#### TASK TO COMPLETE:
Below are records. Transcribe exactly the lines from the one that contains "1. Student Details" through the last line, leaving any pictures out.

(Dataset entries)
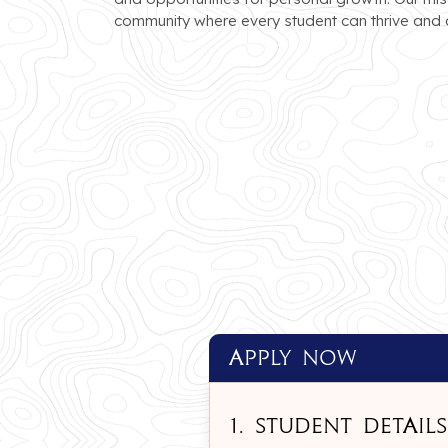
community where every student can thrive and a
apply Now
1. Student Details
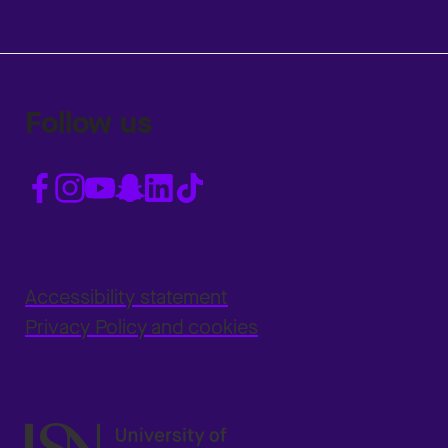
Follow us
Accessibility statement
Privacy Policy and cookies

#### FINISHED TASK:
1. Student Details
Follow us
Accessibility statement
Privacy Policy and cookies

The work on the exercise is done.